于他,似一种执念。
但她不是曾经的她,给不了他那份美好。
她扮演着曾经的她,循着少女时期的模样,冲着他笑:“好吃。”
傅骁霆貌似喜欢看她这样笑,他也跟着笑起来,没有以往的凌厉。
那颗泪痣在眼窝之下,像颗因河蚌身死而掉落的珍珠,在他的笑意里,平添几分难以言说的厚重感。

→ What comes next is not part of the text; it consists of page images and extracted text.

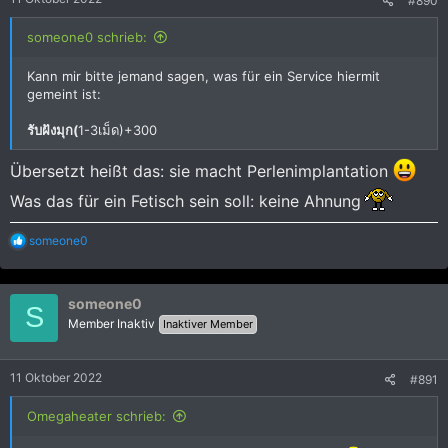
#890
someone0 schrieb:
Kann mir bitte jemand sagen, was für ein Service hiermit
gemeint ist:
รับฝังมุก(
1-3เม็ด)+300
Übersetzt heißt das: sie macht Perlenimplantation
Was das für ein Fetisch sein soll: keine Ahnung
R
someone0
e
a
k
someone0
t
S
i
Member Inaktiv
Inaktiver Member
o
n
e
11 Oktober 2022
#891
n
:
Omegaheater schrieb:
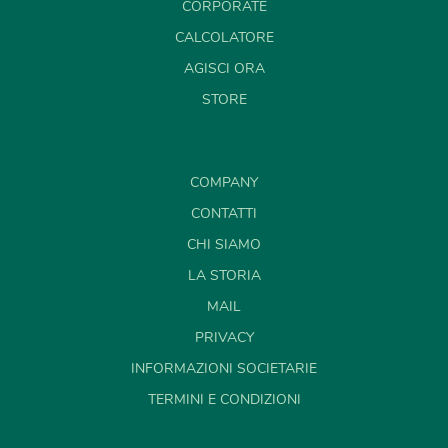
CORPORATE
CALCOLATORE
AGISCI ORA
STORE
COMPANY
CONTATTI
CHI SIAMO
LA STORIA
MAIL
PRIVACY
INFORMAZIONI SOCIETARIE
TERMINI E CONDIZIONI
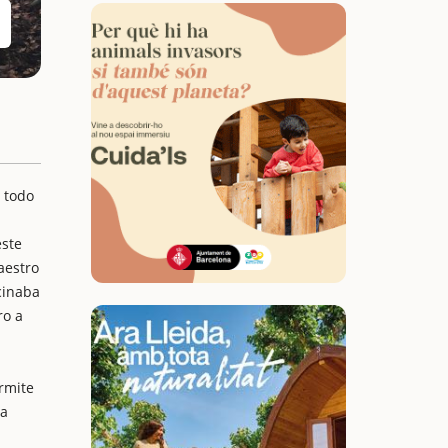
 todo
este
aestro
cinaba
ro a
ermite
la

顾晚差些陷入他的故事里,这时,保安进来说:“小姐,周先生找您。”
她回过神,准去拿湿毛巾擦手出门去见周温瑾。
即将触碰到毛巾时,毛巾被傅骁霆夺走。
他不喜欢她跟周温瑾见面,顾晚小声说:“我说过不会跟他走。”
她伸手去拿毛巾,傅骁霆抓得紧,还是不愿意给她。
她再次用两个人才能听清的声音说:“你不是说,除了离婚,其他事都可以商量?我想买他手里的房子,就是我们家以前的老宅子,他说这两天过来送转让合同。”
解释完,再次尝试扯了扯毛巾,松动了,顾晚擦着手。
傅骁霆还是不放心:“我陪你一起去。”
他手上的面粉粘住了,要去洗手。
顾晚拉住他的毛衣,每次傅骁霆和周温瑾见面,就会动手,她可不想劝架。
她与他面对面站着,双手捧着他的脸颊:“听话,在这儿等我。不然我要生气了。”
傅骁霆没动了。
他有时候的举动让顾晚意外,比如他偶尔的温顺,很不像机关算尽,心狠手辣的他会做的事。
顾晚离开厨房去客厅。
周温瑾在客厅里瞎转悠,见着顾晚来了,靠在沙发后站着,环胸凝睇着她:“今天家里挺热闹!”
顾晚没欲望跟他唠嗑,直截了当:“东西呢?”
周温瑾指着茶几上躺着的资料袋:“喏,在那里。”
他戏谑的看着顾晚:“以后不跟你提复婚的事,我们能不能做朋友?”
“你要是缺朋友,就去丢手绢,那里都是找朋友的。”
顾晚去茶几上拿着资料,打开看了几眼,上面没写金额,她找了支笔,把金额填上去。
周温瑾看着她填数字:“非要算这么清?”
“不想跟你有后续问题。”顾晚在购买方那里签上自己的名字:“别忘了年后带齐资料跟我一起去过户。”
一式两份的合同给了一份给周温瑾,她留了一份。